Experiment-design defense
This is a live exam in the lab. The student brings a question of their own — does raising the ramp make the toy car roll farther? — and designs a fair test for it: one variable changed, the rest held steady, enough trials to trust the answer. They run it, record the data, and graph it. Then the guide starts asking: why hold that constant, why five trials and not one, what does that outlier mean, what if the floor were carpet instead. There is no worksheet to copy and no answer to look up — the student stands over their own setup and defends every choice out loud.
| Criterion | Not yet | Approaching | Mastered |
|---|---|---|---|
| Testable question & hypothesis | Starts with a question no experiment could answer, or offers no hypothesis at all. | Has a real question but leaves it too broad, or predicts an outcome without an if/then. | States a sharp, testable question and an if/then hypothesis that an experiment could prove wrong. |
| Sound design (variables, controls, replication) | Changes several things at once, or cannot say what is being held constant. | Identifies the main variable but misses a control, or runs only a single trial. | Changes one variable, holds the rest steady, and repeats the run enough times to trust the result. |
| Clean data & appropriate graph | Records data carelessly, or picks a graph that hides the pattern. | Records the data but the table is disorganized, or the graph is mislabeled. | Records tidy, labeled data and graphs it with the right chart type, so the pattern is easy to read. |
| Justified conclusion | States a conclusion the data does not support, or draws none at all. | Draws a reasonable conclusion but does not point to the data that backs it. | Draws a conclusion that follows from the data, names the evidence for it, and says what the result does not prove. |
| Live oral defense | Folds at the first “what if,” or recites a line that does not fit the run. | Answers some questions but falters when asked to justify a design choice. | Fields unrehearsed “what if” questions about this experiment with sound, on-the-spot reasoning. |
“My question was whether a steeper ramp makes the car roll farther. I only changed the ramp height — same car, same floor, same starting push — and I ran each height five times so one weird roll wouldn’t fool me. The data says higher ramp, farther roll, every time. If the floor were carpet I’d expect shorter distances, but the pattern would probably still hold.”
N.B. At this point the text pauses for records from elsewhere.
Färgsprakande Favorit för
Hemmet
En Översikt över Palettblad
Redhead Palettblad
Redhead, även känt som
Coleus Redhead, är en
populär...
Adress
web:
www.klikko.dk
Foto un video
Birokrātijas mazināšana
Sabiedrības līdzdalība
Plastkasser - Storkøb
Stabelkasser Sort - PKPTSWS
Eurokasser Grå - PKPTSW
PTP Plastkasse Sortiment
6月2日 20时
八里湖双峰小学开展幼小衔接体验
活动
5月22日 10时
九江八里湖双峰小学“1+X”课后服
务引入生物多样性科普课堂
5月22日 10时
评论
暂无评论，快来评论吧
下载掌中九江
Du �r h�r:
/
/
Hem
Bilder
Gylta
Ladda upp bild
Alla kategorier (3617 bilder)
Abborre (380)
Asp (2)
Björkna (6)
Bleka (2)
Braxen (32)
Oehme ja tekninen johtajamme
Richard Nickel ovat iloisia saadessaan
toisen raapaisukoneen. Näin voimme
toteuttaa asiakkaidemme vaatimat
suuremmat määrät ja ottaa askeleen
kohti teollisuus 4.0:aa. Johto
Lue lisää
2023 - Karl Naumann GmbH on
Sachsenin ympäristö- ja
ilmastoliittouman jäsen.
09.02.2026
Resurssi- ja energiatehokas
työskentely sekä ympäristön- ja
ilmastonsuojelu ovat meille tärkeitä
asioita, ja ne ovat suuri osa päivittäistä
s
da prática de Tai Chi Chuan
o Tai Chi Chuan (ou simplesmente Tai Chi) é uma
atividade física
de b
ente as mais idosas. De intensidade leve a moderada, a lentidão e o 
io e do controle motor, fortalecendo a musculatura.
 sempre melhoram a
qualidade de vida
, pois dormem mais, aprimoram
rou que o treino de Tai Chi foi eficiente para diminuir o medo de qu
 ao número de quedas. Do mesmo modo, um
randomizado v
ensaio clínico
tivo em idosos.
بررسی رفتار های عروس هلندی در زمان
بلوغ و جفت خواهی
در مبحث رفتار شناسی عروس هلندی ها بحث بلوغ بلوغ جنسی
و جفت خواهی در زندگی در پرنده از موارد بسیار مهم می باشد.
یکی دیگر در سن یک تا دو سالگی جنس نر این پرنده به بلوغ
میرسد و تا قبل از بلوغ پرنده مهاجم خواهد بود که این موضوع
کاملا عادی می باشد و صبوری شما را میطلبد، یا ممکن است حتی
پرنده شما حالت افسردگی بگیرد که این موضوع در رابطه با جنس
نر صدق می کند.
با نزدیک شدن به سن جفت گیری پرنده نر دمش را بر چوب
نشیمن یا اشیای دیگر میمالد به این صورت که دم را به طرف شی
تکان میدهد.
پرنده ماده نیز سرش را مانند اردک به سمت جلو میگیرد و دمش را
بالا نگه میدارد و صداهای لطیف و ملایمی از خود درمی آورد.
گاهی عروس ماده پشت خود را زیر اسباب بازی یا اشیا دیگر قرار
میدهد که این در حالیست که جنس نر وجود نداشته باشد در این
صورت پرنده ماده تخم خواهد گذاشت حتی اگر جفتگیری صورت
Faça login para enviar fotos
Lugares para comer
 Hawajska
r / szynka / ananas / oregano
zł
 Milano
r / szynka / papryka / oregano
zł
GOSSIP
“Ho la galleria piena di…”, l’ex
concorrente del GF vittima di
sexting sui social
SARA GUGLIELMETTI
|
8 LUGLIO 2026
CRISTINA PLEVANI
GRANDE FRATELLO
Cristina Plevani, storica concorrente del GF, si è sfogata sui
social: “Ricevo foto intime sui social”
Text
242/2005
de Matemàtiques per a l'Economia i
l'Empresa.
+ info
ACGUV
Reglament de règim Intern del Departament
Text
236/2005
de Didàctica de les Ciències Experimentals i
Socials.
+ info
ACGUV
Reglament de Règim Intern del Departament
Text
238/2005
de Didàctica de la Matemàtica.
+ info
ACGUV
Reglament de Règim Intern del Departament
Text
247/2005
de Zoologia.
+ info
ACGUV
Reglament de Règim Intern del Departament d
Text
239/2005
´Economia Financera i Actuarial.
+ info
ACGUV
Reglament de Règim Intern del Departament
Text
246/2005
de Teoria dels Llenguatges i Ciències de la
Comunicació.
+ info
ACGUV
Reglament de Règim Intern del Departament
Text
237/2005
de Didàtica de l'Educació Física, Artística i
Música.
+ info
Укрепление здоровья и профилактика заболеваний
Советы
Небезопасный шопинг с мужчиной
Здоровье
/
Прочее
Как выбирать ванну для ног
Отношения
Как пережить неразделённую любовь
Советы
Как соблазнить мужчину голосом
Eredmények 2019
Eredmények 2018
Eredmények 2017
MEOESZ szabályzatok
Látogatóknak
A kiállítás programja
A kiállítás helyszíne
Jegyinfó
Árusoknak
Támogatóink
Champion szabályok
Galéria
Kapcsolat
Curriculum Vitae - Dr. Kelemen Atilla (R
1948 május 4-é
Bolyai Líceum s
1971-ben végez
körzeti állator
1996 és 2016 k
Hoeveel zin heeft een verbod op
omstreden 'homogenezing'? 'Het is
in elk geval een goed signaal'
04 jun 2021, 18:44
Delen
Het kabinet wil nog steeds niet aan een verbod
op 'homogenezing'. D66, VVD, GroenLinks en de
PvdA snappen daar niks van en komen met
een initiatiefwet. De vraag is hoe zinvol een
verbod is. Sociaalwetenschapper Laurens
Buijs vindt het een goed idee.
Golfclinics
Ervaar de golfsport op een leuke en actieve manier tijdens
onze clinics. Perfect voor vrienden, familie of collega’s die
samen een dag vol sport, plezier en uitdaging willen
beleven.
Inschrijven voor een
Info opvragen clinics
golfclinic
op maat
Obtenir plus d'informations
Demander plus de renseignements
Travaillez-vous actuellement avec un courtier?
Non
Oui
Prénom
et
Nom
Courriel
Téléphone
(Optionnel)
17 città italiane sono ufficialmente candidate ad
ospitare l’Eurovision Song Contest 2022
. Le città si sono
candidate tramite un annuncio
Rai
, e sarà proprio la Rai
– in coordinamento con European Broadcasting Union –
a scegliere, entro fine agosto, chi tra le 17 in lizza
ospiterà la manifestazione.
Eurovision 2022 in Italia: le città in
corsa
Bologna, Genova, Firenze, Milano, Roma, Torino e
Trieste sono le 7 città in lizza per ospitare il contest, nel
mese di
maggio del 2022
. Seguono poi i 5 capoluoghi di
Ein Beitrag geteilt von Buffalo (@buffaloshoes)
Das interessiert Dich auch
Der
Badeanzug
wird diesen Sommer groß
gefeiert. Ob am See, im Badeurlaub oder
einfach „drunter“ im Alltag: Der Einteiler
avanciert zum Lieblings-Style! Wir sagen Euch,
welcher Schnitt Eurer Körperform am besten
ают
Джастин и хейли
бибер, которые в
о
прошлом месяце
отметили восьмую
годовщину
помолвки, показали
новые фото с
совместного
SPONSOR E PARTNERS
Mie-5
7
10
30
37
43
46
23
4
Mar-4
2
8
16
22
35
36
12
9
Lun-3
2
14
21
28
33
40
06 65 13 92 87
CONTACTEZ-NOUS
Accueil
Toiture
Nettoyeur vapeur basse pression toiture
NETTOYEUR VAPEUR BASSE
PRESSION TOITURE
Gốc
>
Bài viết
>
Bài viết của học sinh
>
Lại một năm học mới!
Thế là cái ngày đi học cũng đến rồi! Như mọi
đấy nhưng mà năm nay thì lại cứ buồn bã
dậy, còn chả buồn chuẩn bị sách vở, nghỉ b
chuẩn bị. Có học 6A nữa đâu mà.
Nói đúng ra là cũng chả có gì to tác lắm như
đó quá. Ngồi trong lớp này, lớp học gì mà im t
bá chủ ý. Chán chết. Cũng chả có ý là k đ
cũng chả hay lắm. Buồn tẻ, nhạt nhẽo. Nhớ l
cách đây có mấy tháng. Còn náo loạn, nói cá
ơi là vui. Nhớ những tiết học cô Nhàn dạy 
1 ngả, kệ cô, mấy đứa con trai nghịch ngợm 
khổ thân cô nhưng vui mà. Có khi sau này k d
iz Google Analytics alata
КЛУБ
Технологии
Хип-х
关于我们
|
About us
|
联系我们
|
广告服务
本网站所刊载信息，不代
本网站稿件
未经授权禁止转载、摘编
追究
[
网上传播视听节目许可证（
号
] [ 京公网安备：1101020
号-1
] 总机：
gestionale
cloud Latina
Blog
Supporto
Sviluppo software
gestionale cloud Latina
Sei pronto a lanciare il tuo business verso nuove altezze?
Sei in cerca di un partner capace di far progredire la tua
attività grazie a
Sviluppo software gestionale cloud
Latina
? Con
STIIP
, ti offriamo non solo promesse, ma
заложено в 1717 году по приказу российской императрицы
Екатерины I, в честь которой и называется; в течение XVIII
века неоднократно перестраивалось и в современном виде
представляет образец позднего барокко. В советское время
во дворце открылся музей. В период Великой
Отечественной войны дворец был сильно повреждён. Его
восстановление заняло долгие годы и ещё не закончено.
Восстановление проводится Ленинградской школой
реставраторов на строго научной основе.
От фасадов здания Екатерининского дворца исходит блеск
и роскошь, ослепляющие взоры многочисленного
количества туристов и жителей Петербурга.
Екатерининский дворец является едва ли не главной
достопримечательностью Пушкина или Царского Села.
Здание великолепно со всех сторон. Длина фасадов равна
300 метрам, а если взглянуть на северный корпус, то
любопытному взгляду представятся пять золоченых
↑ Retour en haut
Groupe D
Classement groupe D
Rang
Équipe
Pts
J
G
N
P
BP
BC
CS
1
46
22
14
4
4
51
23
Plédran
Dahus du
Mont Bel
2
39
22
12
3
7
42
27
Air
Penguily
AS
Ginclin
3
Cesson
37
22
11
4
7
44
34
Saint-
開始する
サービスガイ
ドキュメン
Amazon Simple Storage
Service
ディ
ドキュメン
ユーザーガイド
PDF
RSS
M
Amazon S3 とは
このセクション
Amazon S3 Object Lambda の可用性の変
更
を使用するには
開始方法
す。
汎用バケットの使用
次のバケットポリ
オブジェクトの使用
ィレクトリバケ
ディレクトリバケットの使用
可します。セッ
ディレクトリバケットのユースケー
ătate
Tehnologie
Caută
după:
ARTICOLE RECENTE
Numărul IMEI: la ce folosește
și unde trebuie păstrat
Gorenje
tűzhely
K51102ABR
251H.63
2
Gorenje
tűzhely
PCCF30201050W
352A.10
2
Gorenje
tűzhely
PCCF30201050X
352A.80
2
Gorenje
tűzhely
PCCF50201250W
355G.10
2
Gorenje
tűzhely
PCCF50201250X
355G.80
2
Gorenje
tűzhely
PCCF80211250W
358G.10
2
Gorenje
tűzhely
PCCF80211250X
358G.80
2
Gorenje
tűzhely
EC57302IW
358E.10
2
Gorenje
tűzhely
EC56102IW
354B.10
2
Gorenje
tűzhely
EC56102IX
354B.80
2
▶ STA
“I made the ramp higher and the car went farther, I think. I only did it once. I’m not really sure what I kept the same.”
This assessment is AI-proof by design: it happens in the lab, with a real setup the student built, in real time. No chatbot can hold a variable steady, run the trials, or defend a design choice under a “what if” it cannot picture. Mastery is shown by designing, running, and defending — not by submitting.